Jasadnya Utuh Setelah 17 Tahun Dimakamkan, Ini Sosok Ustaz Muhya bin Rudia, Wafat Usai Salat Ashar
Masyarakat saat ini masih memperbincangkan jasad seorang ustaz yang masih utuh setelah dimakamkan 17 tahun
Editor: Hendra Gunawan
Laporan Kontributor Tribunjabar.id Subang, Dwiky Maulana Vellayati
TRIBUNNEWS.COM, SUBANG - Masyarakat saat ini masih memperbincangkan jasad seorang ustaz yang masih utuh setelah dimakamkan 17 tahun lalu di Kabupaten Subang, Jawa Barat.
Jasad Ustaz Muhya bin Rudia masih tetap utuh, padahal telah meninggal 17 tahun lalu.
Bahkan seorang penggali kubur yang turut menggali liang lahat di mana ustaz Muhya dimakamkan dikabarkan tidak mencium bau busuk, dan mencium bau harum.
Ujang Ading salah satu murid mengaji Ustaz Muhya bin Rudia mengungkapkan keseharian sang guru sebelum meninggal dunia pada tahun 2004.
Baca juga: Jasad Tokoh Agama di Subang Tetap Utuh Setelah 17 Tahun Dimakamkan, Videonya Viral
Menurut Ujang, sang guru dikenal berkepribadiannya sangat baik di masyarakat.
Ustaz Muhya pun sangat dihargai oleh masyarakat di Kampung Cikadu, Desa Tanjungsiang, Kecamatan Tanjungsiang, Kabupaten Subamg, Jawa Barat.
"Kesehariannya almarhum dikenal masyarakat cukup baik, semasa hidupnya menghabiskan waktunya di masjid dan mengajar mengaji juga di sini dari generasi orang tua saya sampai saya sempat menjadi muridnya," ucap Ujang kepada TribunJabar.id di Subang, Minggu (16/1/2022).
Sedikit menceritakan, kata Ujang, almarhum Ustaz Muhya bin Rudia cara meninggalnya pun terbilang sangat mulia.
Pasalnya, sang guru ngajinya meninggal setelah melaksanakan salat Ashar pada tahun 2004.
Ustaz Muhya bin Rudia meninggal dunia di usia 70 tahun.

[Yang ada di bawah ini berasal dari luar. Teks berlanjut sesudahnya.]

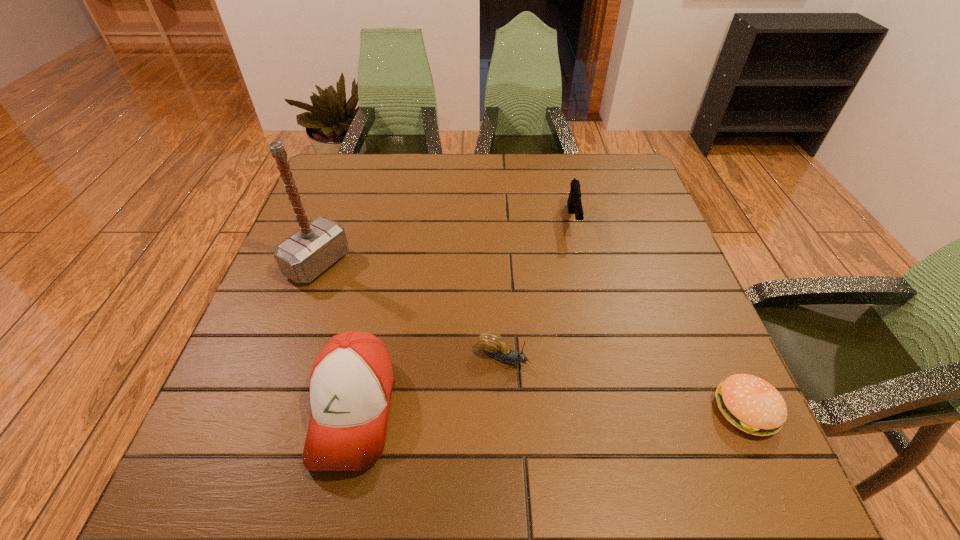 Find the location of `the fourth shortest object`. the fourth shortest object is located at coordinates (351, 383).

I want to click on baseball cap, so click(x=351, y=383).

Identify the location of the rightmost object. The image size is (960, 540). (751, 404).

Where is `the leftmost object`? The width and height of the screenshot is (960, 540). the leftmost object is located at coordinates click(304, 255).

Where is `the tallest object`? the tallest object is located at coordinates (304, 255).

Where is `pistol`? The width and height of the screenshot is (960, 540). pistol is located at coordinates (574, 203).

Where is `the third shortest object`? The width and height of the screenshot is (960, 540). the third shortest object is located at coordinates (574, 203).

Locate an element on the screen. The width and height of the screenshot is (960, 540). the third object from left to right is located at coordinates (491, 342).

You are a GUI agent. You are given a task and a screenshot of the screen. Output one action in this format:
    pyautogui.click(x=<x>, y=<y>)
    Task: Click on the vacant area situated on the back of the patty
    Image resolution: width=960 pixels, height=540 pixels.
    Given the screenshot: What is the action you would take?
    pyautogui.click(x=709, y=332)

At what (x,y) coordinates should I click in order to perform the action: click on free space located 0.350m on the striking surface of the hammer. Please return your answer as a coordinate pair (x, y). Image resolution: width=960 pixels, height=540 pixels. Looking at the image, I should click on (464, 343). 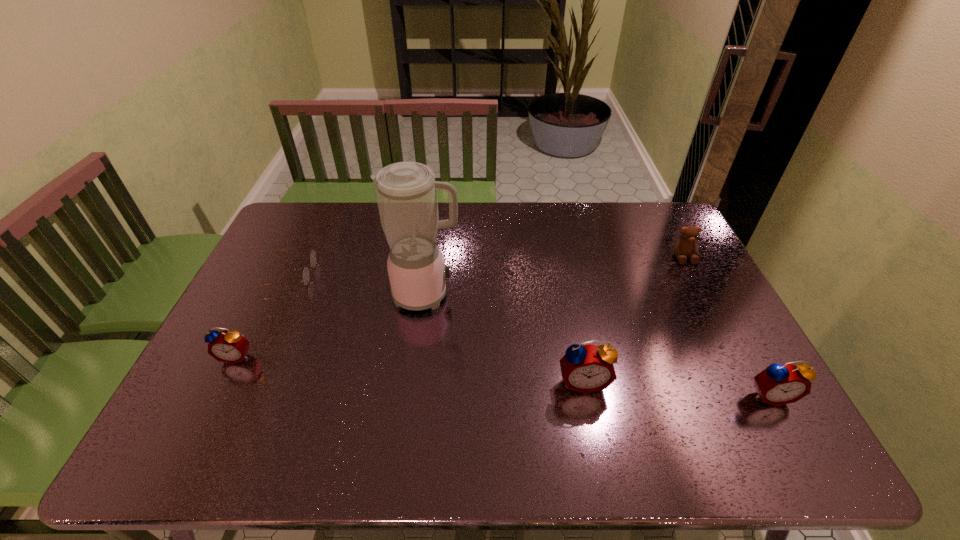 This screenshot has width=960, height=540. In order to click on the leftmost alarm clock in this screenshot , I will do `click(231, 347)`.

What are the coordinates of `the fourth farthest object` in the screenshot? It's located at point(231,347).

Find the location of a particular element. The height and width of the screenshot is (540, 960). the third object from right to left is located at coordinates (588, 368).

The height and width of the screenshot is (540, 960). Identify the location of the second shortest alarm clock. (778, 384).

Find the location of a particular element. the rightmost alarm clock is located at coordinates (778, 384).

At what (x,y) coordinates should I click in order to perform the action: click on the third object from left to right. Please return your answer as a coordinate pair (x, y). Looking at the image, I should click on (406, 192).

At what (x,y) coordinates should I click in order to perform the action: click on the tallest object. Please return your answer as a coordinate pair (x, y). This screenshot has width=960, height=540. Looking at the image, I should click on (406, 192).

What are the coordinates of `teddy bear` in the screenshot? It's located at (686, 245).

Locate an element on the screen. spectacles is located at coordinates (313, 257).

I want to click on blank space located on the front-facing side of the leftmost alarm clock, so click(219, 391). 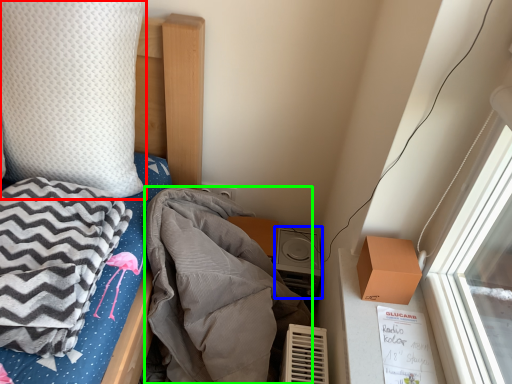 Question: Which object is the farthest from pillow (highlighted by a red box)? Choose among these: stereo (highlighted by a blue box) or blanket (highlighted by a green box).

Choices:
 (A) stereo
 (B) blanket

Answer: (A) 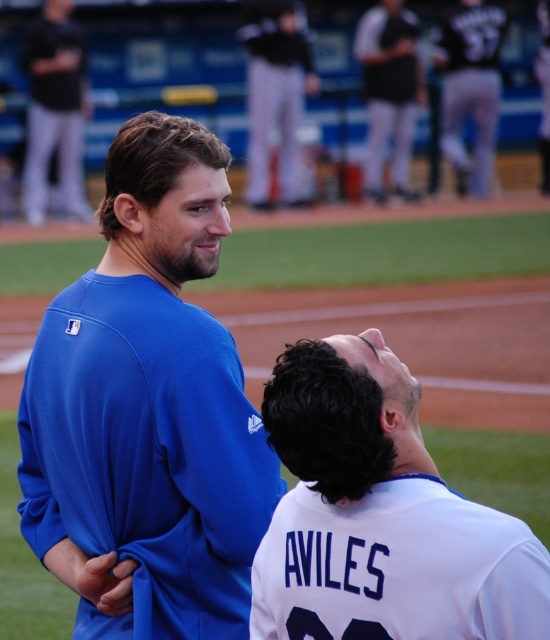 Question: Considering the relative positions of gray pants at upper center and black jersey at upper center in the image provided, where is gray pants at upper center located with respect to black jersey at upper center?

Choices:
 (A) right
 (B) left

Answer: (B)

Question: Estimate the real-world distances between objects in this image. Which object is farther from the matte blue jersey at upper center?

Choices:
 (A) matte blue jersey at center
 (B) black matte pants at upper left
 (C) white jersey at center

Answer: (C)

Question: Is black matte pants at upper left below matte blue jersey at upper center?

Choices:
 (A) no
 (B) yes

Answer: (B)

Question: Which object is positioned farthest from the white jersey at center?

Choices:
 (A) matte blue jersey at center
 (B) black matte pants at upper left
 (C) gray pants at upper center

Answer: (C)

Question: From the image, what is the correct spatial relationship of gray pants at upper center in relation to black jersey at upper center?

Choices:
 (A) left
 (B) right

Answer: (A)

Question: Which point is farther from the camera taking this photo?

Choices:
 (A) (465, 177)
 (B) (541, 19)
 (C) (167, 554)
 (D) (415, 516)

Baca juga: Foto-foto Pemakaman Wali Kota Bandung Mang Oded, Dimakamkan di Tasikmalaya Tadi Malam
"Waktu meninggalnya sehabis salat Asar almarhum keluar dari masjid selepas itu langsung duduk katanya darah tinggi sempat pingsan di masjid dan waktu dibawa kerumah langsung meninggal," katanya.
Sementara itu, dari informasi yang dihimpun juga, Ustaz Muhya sempat menolak manjadi Pegawai Negeri Sipil (PNS).
Ia lebih memilih menjadi guru ngaji dengan alasan tidak ingin mengejar duniawi.